Golden Krust Caribbean Bakery & Grill opened its first establishment in the Bronx, N.Y. -- where there is a large Caribbean population -- in 1989, finding strong demand. Golden Krust opened 17 restaurants throughout the boroughs of New York City in just five years and became a franchised establishment by default in 1996, Hawthorne says. It has expanded to 125 franchised stores in nine states along the Eastern Seaboard.
Hawthorne says his success depended on serving its primary customer -- the Caribbean community.
It also would not have succeeded if there was no family support.
"There are seven of us family members, along with spouses, and each person brings a very unique skill to the organization. I was able to capitalize on those skills," Hawthorne says. In the beginning, for instance, Hawthorne's father would come from Jamaica to help bake.
Hawthorne also says that to get the product to a quality he was used to in Jamaica, he ended up importing equipment, raw material and employees from Jamaica. Bringing employees to the U.S. was a whole new set of challenges, including having to secure work Visas.
"It was very challenging, but like anything else we did what we had to do," he says.
For an immigrant business owner, learning the rules and language of franchises wasn't easy.

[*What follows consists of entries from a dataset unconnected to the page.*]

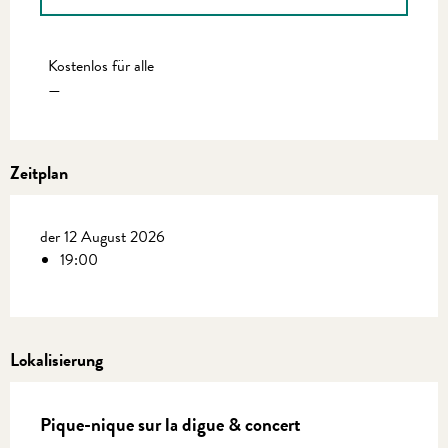
Preise 2027
Kostenlos für alle
—
Zeitplan
der 12 August 2026
19:00
Lokalisierung
Pique-nique sur la digue & concert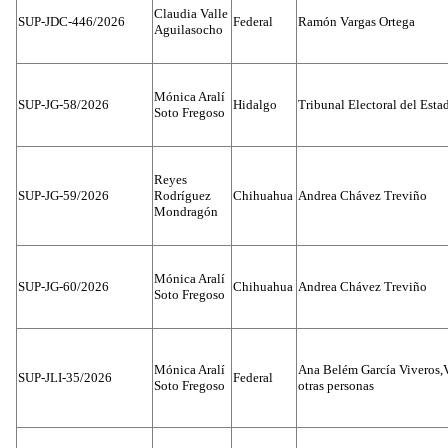
Claudia Valle
SUP-JDC-446/2026
Federal
Ramón Vargas Ortega
Aguilasocho
Mónica Aralí
SUP-JG-58/2026
Hidalgo
Tribunal Electoral del Esta
Soto Fregoso
Reyes
SUP-JG-59/2026
Rodríguez
Chihuahua
Andrea Chávez Treviño
Mondragón
Mónica Aralí
SUP-JG-60/2026
Chihuahua
Andrea Chávez Treviño
Soto Fregoso
Mónica Aralí
Ana Belém García Viveros,
SUP-JLI-35/2026
Federal
Soto Fregoso
otras personas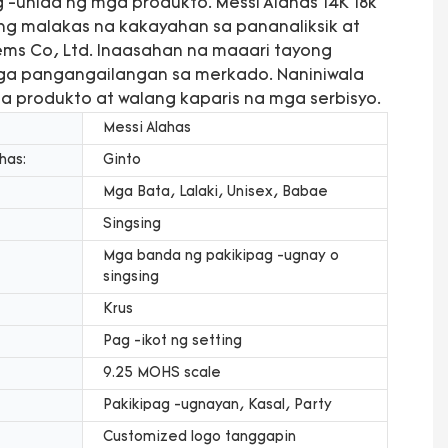
 -unlad ng mga produkto. Messi Alahas 14K 18k
ng malakas na kakayahan sa pananaliksik at
ems Co, Ltd. Inaasahan na maaari tayong
ga pangangailangan sa merkado. Naniniwala
produkto at walang kaparis na mga serbisyo.
Messi Alahas
has:
Ginto
Mga Bata, Lalaki, Unisex, Babae
Singsing
Mga banda ng pakikipag -ugnay o
singsing
Krus
Pag -ikot ng setting
9.25 MOHS scale
Pakikipag -ugnayan, Kasal, Party
Customized logo tanggapin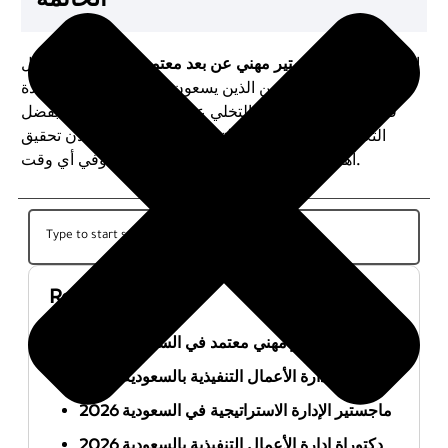
الحصول على
ماجستير مهني عن بعد معتمد في السعودية
يمثل
فرصة ذهبية للمهنيين الذين يسعون لتطوير مهاراتهم وزيادة
فرصهم الوظيفية دون التخلي عن التزاماتهم اليومية. بفضل
التكنولوجيا والتقدم في التعليم عن بعد، يمكنك الآن تحقيق
أهدافك التعليمية والمهنية من أي مكان وفي أي وقت.
Recent Posts
أفضل ماجستير مهني معتمد في السعودية 2026
ماجستير إدارة الأعمال التنفيذية بالسعودية 2026
ماجستير الإدارة الاستراتيجية في السعودية 2026
دكتوراة إدارة الأعمال التنفيذية بالسعودية 2026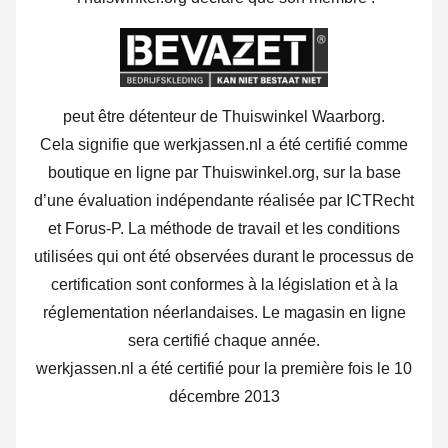
peut être détenteur de Thuiswinkel Waarborg.
Cela signifie que werkjassen.nl a été certifié comme
boutique en ligne par Thuiswinkel.org, sur la base
d’une évaluation indépendante réalisée par ICTRecht
et Forus-P. La méthode de travail et les conditions
utilisées qui ont été observées durant le processus de
certification sont conformes à la législation et à la
réglementation néerlandaises. Le magasin en ligne
sera certifié chaque année.
werkjassen.nl a été certifié pour la première fois le 10
décembre 2013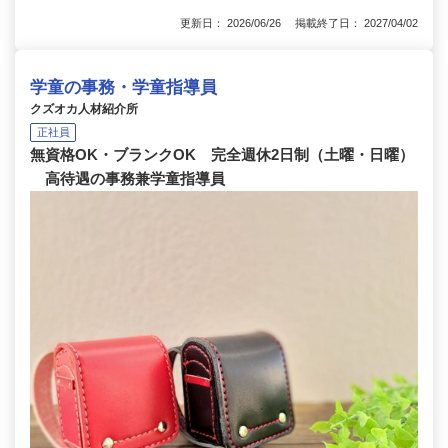
更新日： 2026/06/26 掲載終了日： 2027/04/02
学童の事務・学童指導員
クズオカ人材紹介所
正社員
無資格OK・ブランクOK 完全週休2日制（土曜・日曜）
高待遇の事務兼学童指導員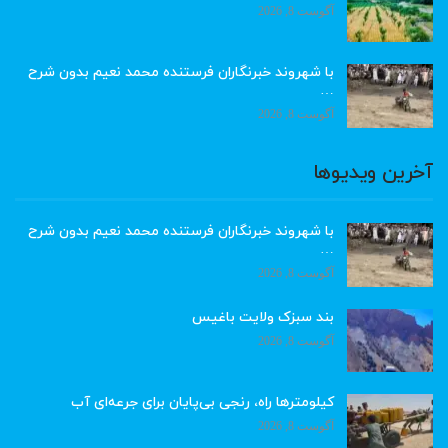
آگوست 8, 2026
با شهروند خبرنگاران فرستنده محمد نعیم بدون شرح
…
آگوست 8, 2026
آخرین ویدیوها
با شهروند خبرنگاران فرستنده محمد نعیم بدون شرح
…
آگوست 8, 2026
بند سبزک ولایت باغیس
آگوست 8, 2026
کیلومترها راه، رنجی بی‌پایان برای جرعه‌ای آب
آگوست 8, 2026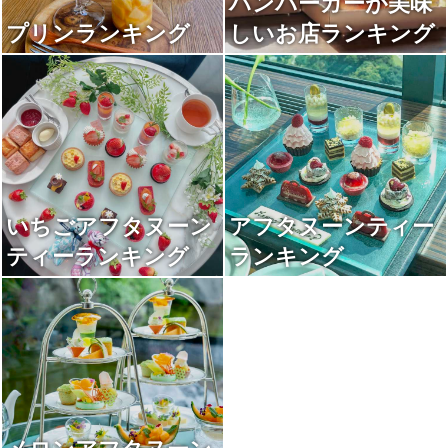
ハンバーガーが美味
プリンランキング
しいお店ランキング
いちごアフタヌーン
アフタヌーンティー
ティーランキング
ランキング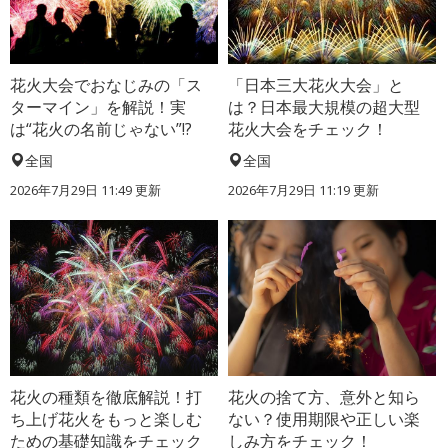
花火大会でおなじみの「ス
「日本三大花火大会」と
ターマイン」を解説！実
は？日本最大規模の超大型
は“花火の名前じゃない”!?
花火大会をチェック！
全国
全国
2026年7月29日 11:49 更新
2026年7月29日 11:19 更新
花火の種類を徹底解説！打
花火の捨て方、意外と知ら
ち上げ花火をもっと楽しむ
ない？使用期限や正しい楽
ための基礎知識をチェック
しみ方をチェック！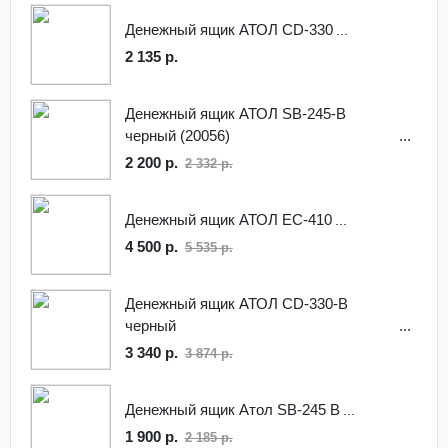
Денежный ящик АТОЛ CD-330
2 135 р.
Денежный ящик АТОЛ SB-245-B
черный (20056)
2 200 р.
2 332 р.
Денежный ящик АТОЛ EC-410
4 500 р.
5 535 р.
Денежный ящик АТОЛ CD-330-B
черный
3 340 р.
3 874 р.
Денежный ящик Атол SB-245 B
1 900 р.
2 185 р.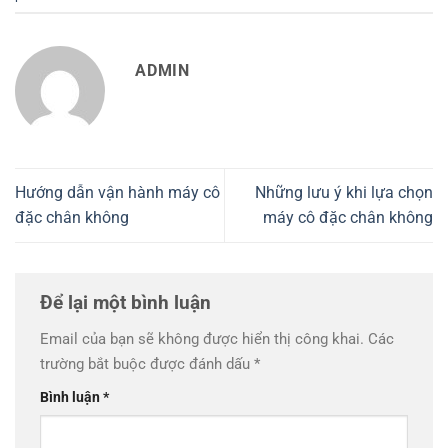
ADMIN
Hướng dẫn vận hành máy cô
Những lưu ý khi lựa chọn
đặc chân không
máy cô đặc chân không
Để lại một bình luận
Email của bạn sẽ không được hiển thị công khai.
Các
trường bắt buộc được đánh dấu
*
Bình luận
*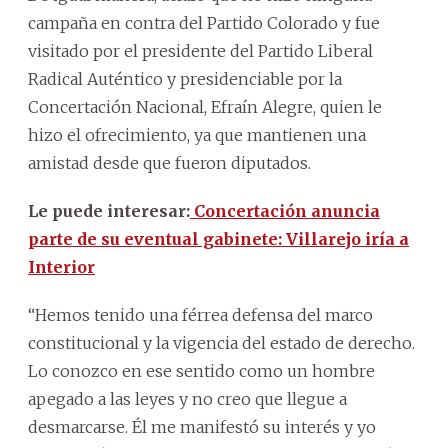
campaña en contra del Partido Colorado y fue
visitado por el presidente del Partido Liberal
Radical Auténtico y presidenciable por la
Concertación Nacional, Efraín Alegre, quien le
hizo el ofrecimiento, ya que mantienen una
amistad desde que fueron diputados.
Le puede interesar:
Concertación anuncia
parte de su eventual gabinete: Villarejo iría a
Interior
“Hemos tenido una férrea defensa del marco
constitucional y la vigencia del estado de derecho.
Lo conozco en ese sentido como un hombre
apegado a las leyes y no creo que llegue a
desmarcarse. Él me manifestó su interés y yo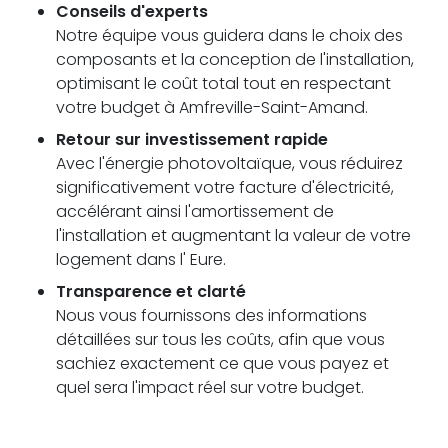
Conseils d'experts
Notre équipe vous guidera dans le choix des
composants et la conception de l'installation,
optimisant le coût total tout en respectant
votre budget à Amfreville-Saint-Amand.
Retour sur investissement rapide
Avec l'énergie photovoltaïque, vous réduirez
significativement votre facture d'électricité,
accélérant ainsi l'amortissement de
l'installation et augmentant la valeur de votre
logement dans l' Eure.
Transparence et clarté
Nous vous fournissons des informations
détaillées sur tous les coûts, afin que vous
sachiez exactement ce que vous payez et
quel sera l'impact réel sur votre budget.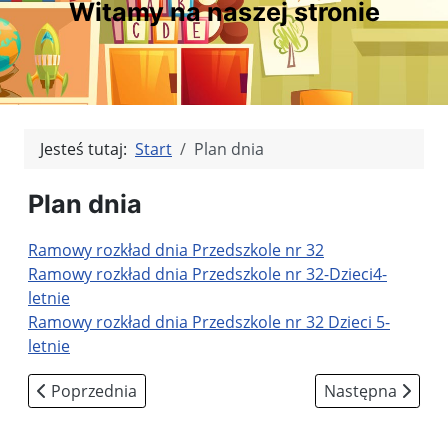
Witamy na naszej stronie
Jesteś tutaj:
Start
Plan dnia
Plan dnia
Ramowy rozkład dnia Przedszkole nr 32
Ramowy rozkład dnia Przedszkole nr 32-Dzieci4-
letnie
Ramowy rozkład dnia Przedszkole nr 32 Dzieci 5-
letnie
Poprzednia strona: Akty prawne
Następna strona
Poprzednia
Następna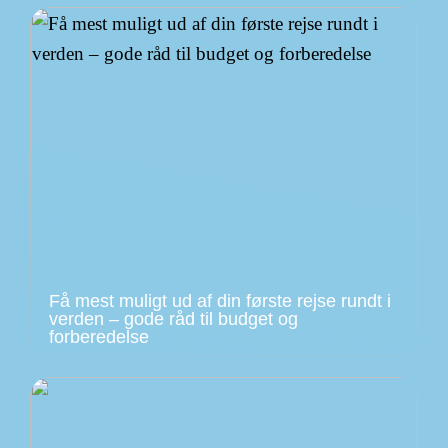
Få mest muligt ud af din første rejse rundt i
verden – gode råd til budget og
forberedelse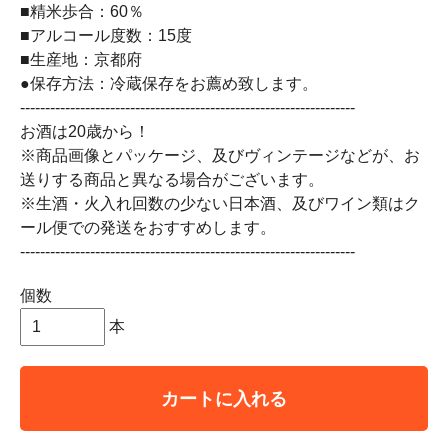
■精米歩合：60％
■アルコール度数：15度
■生産地：京都府
●保存方法：冷蔵保存をお薦め致します。
-------------------------------------------------------------------
お酒は20歳から！
※商品画像とパッケージ、及びヴィンテージなどが、お
送りする商品と異なる場合がございます。
※生酒・火入れ回数の少ない日本酒、及びワイン類はク
ール便での発送をおすすめします。
-------------------------------------------------------------------
個数
本
カートに入れる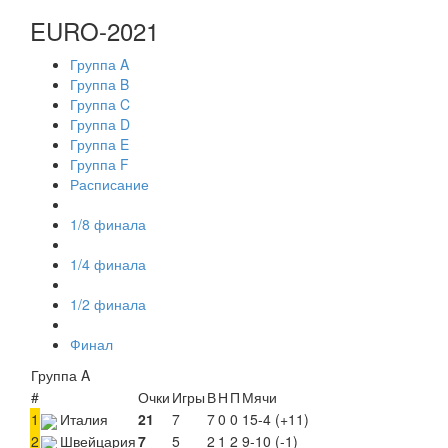
EURO-2021
Группа A
Группа B
Группа C
Группа D
Группа E
Группа F
Расписание
1/8 финала
1/4 финала
1/2 финала
Финал
Группа A
#
Очки
Игры
В
Н
П
Мячи
1
Италия
21
7
7
0
0
15-4 (+11)
2
Швейцария
7
5
2
1
2
9-10 (-1)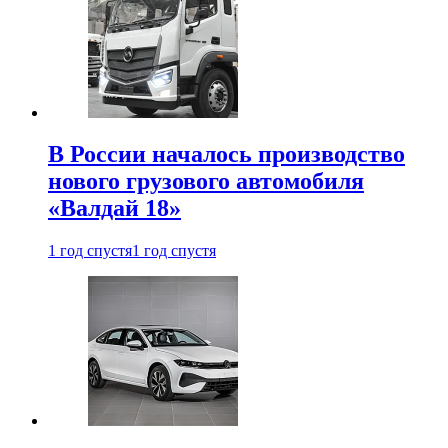
В России началось производство
нового грузового автомобиля
«Валдай 18»
1 год спустя
1 год спустя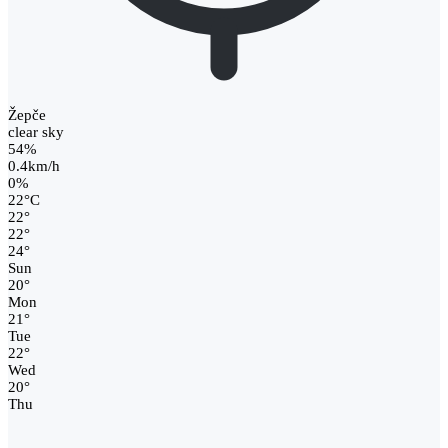
Žepče
clear sky
54%
0.4km/h
0%
22
°
C
22
°
22
°
24
°
Sun
20
°
Mon
21
°
Tue
22
°
Wed
20
°
Thu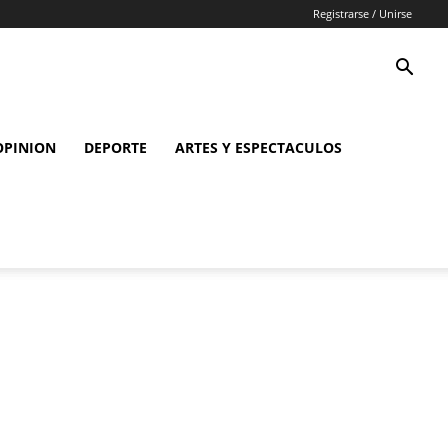
Registrarse / Unirse
OPINION
DEPORTE
ARTES Y ESPECTACULOS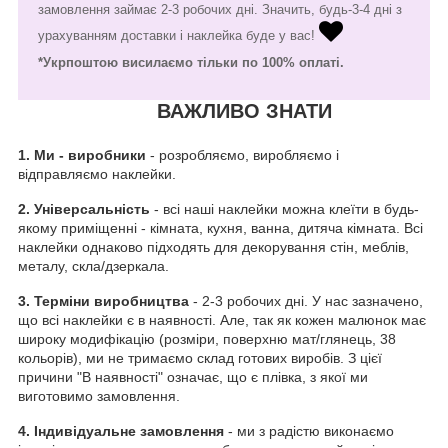
замовлення займає 2-3 робочих дні. Значить, будь-3-4 дні з
урахуванням доставки і наклейка буде у вас!
*Укрпоштою висилаємо тільки по 100% оплаті.
ВАЖЛИВО ЗНАТИ
1.
Ми - виробники
- розробляємо, виробляємо і
відправляємо наклейки.
2. Універсальність
- всі наші наклейки можна клеїти в будь-
якому приміщенні - кімната, кухня, ванна, дитяча кімната. Всі
наклейки однаково підходять для декорування стін, меблів,
металу, скла/дзеркала.
3. Терміни виробництва
- 2-3 робочих дні. У нас зазначено,
що всі наклейки є в наявності. Але, так як кожен малюнок має
широку модифікацію (розміри, поверхню мат/глянець, 38
кольорів), ми не тримаємо склад готових виробів. З цієї
причини "В наявності" означає, що є плівка, з якої ми
виготовимо замовлення.
4. Індивідуальне замовлення
- ми з радістю виконаємо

"There was no school, no institution that one could have gone to learn the business. So I basically applied to various franchise organizations to learn about the franchise business and tried to get the best attorneys on board and best accountants on board," Hawthorne says. "There was a whole lot to do and there were not many Caribbean businesses that were in the franchise business."
Golden Krust is expanding its reach by moving to the retail market and selling to the Costco chain, penal institutions and institutional accounts, Hawthorne says.
"It was not easy putting it together, but we did it," Hawthorne says. "It was worth it to the very end."